IRIS’ e-Audit Application

IRIS has built an e-audit application that allows companies to audit the ledger and journal record files for compliance before submission. The application not only validates the XBRL files and business rules established by the regulator but also provides for performing internal custom business rule checks. The custom rule engine comes with a business rule library of over 50 rules which companies can choose from, based on their internal audit rules and regulations. The application focuses on basic rules such as checking period opening and closing dates, as well as high-end consistency and continuity checks in various parts of the document. The application has been designed in a modular manner allowing companies to run audit checks on specific parts of the document and/or for specific rules. The validated output is displayed as a report with transaction details and direct links to view the ledger. User and role-based access provide the flexibility and control required by the business. The application is available as both on-premise and cloud-based models.

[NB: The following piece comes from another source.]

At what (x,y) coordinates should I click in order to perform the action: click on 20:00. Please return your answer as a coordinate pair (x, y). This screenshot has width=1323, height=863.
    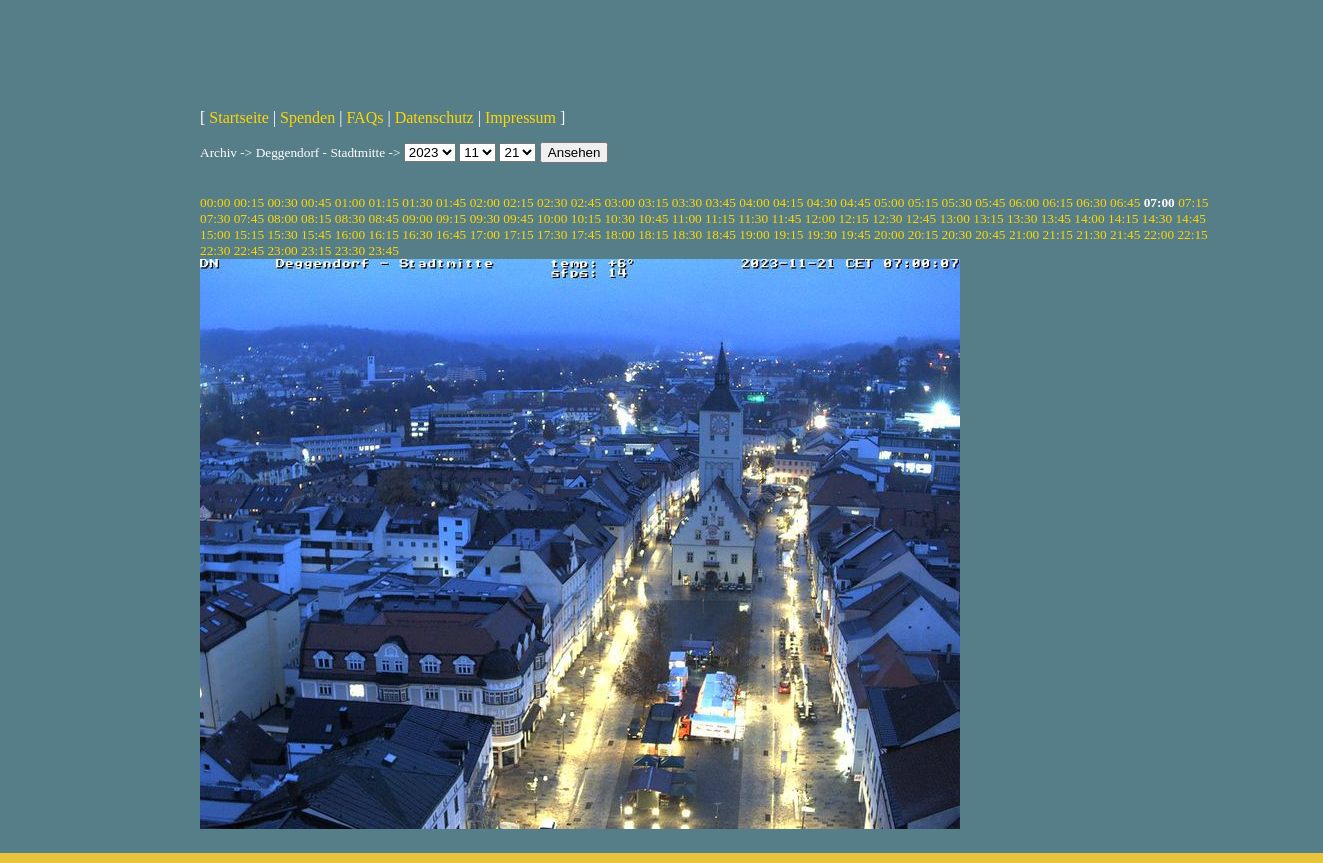     Looking at the image, I should click on (889, 234).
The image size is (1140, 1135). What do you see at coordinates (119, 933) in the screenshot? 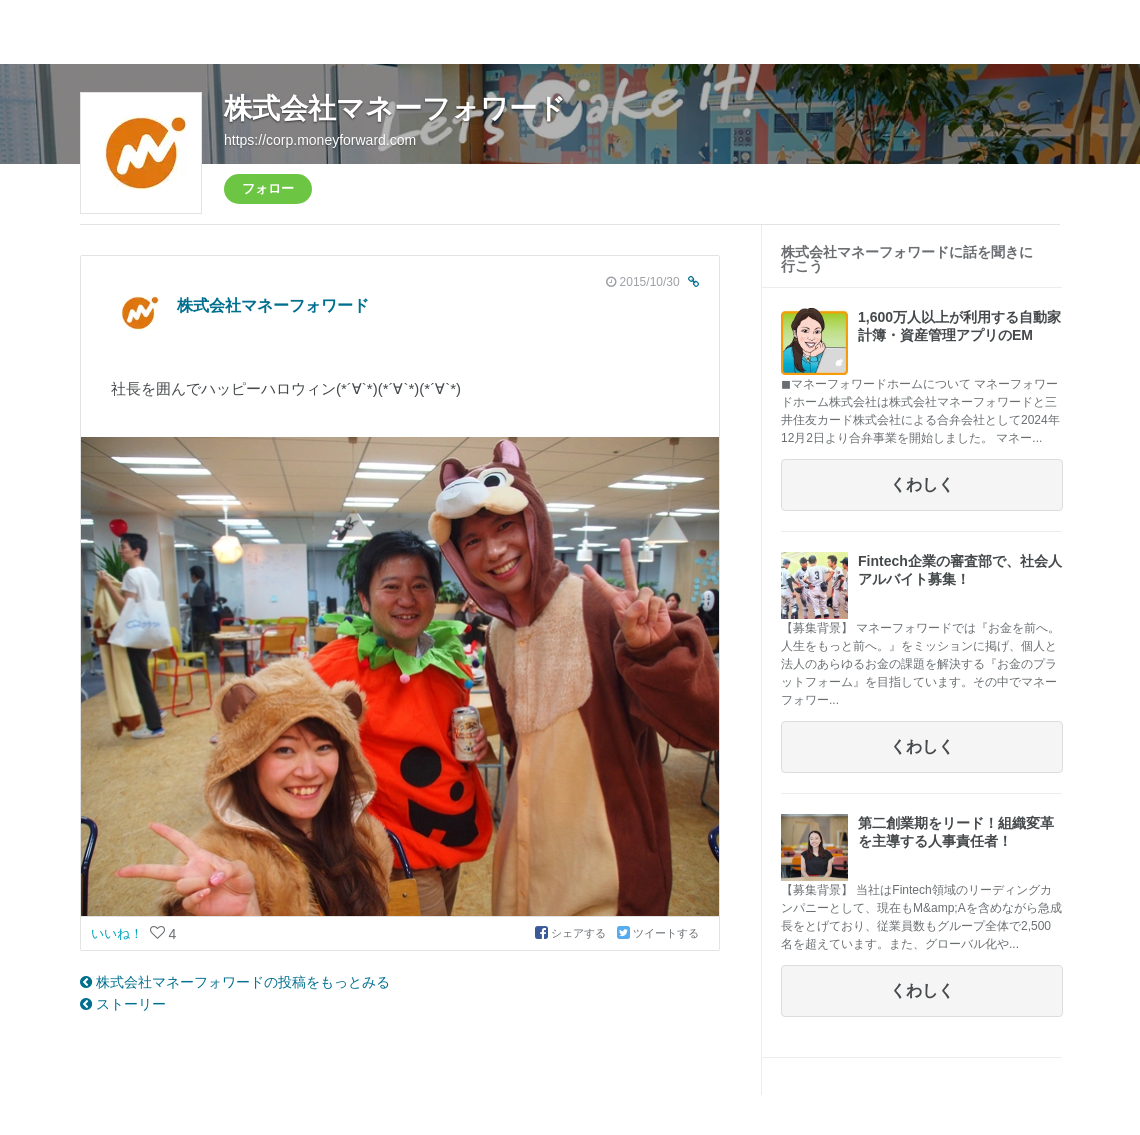 I see `いいね！` at bounding box center [119, 933].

How e-Audit Can Benefit You for Internal and External Reporting

The solution’s ability to control and audit the accounting records in a company has found favor with the CFO’s office in both large and small companies. The ability to set up custom rules simplifies internal audits since reliable data is available in the decision-making framework from the very beginning. This makes it easier to take strategic decisions that are more sustainable. At the same time, external reporting also becomes easier because the data is clean fundamentally.